-- Provided information --

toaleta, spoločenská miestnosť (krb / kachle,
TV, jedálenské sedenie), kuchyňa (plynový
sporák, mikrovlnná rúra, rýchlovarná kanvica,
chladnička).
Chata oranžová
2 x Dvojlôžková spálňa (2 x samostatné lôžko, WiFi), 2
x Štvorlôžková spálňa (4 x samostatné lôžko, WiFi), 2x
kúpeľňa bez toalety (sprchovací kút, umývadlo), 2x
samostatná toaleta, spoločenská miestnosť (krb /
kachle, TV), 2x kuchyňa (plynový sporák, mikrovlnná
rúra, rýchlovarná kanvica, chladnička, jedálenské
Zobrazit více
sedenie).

---

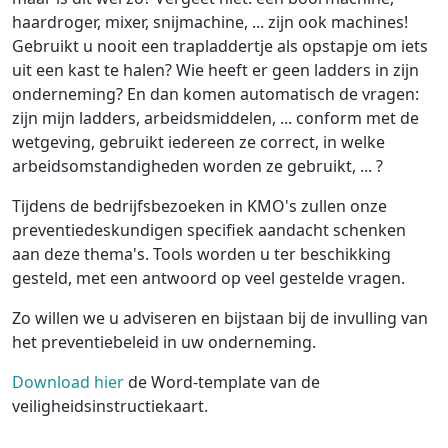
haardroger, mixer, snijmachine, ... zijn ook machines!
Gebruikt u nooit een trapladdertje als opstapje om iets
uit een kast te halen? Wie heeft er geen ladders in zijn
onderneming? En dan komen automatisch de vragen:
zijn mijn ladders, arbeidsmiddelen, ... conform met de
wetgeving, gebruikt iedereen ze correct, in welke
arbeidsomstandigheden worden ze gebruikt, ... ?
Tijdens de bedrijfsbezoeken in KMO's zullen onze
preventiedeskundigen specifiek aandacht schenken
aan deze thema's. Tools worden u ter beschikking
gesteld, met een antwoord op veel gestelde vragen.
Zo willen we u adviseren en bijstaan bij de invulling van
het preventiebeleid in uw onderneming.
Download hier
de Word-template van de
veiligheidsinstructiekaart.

-- What is required --
Show all lines above holding "worden".

-- Written solution --
arbeidsomstandigheden worden ze gebruikt, ... ?
aan deze thema's. Tools worden u ter beschikking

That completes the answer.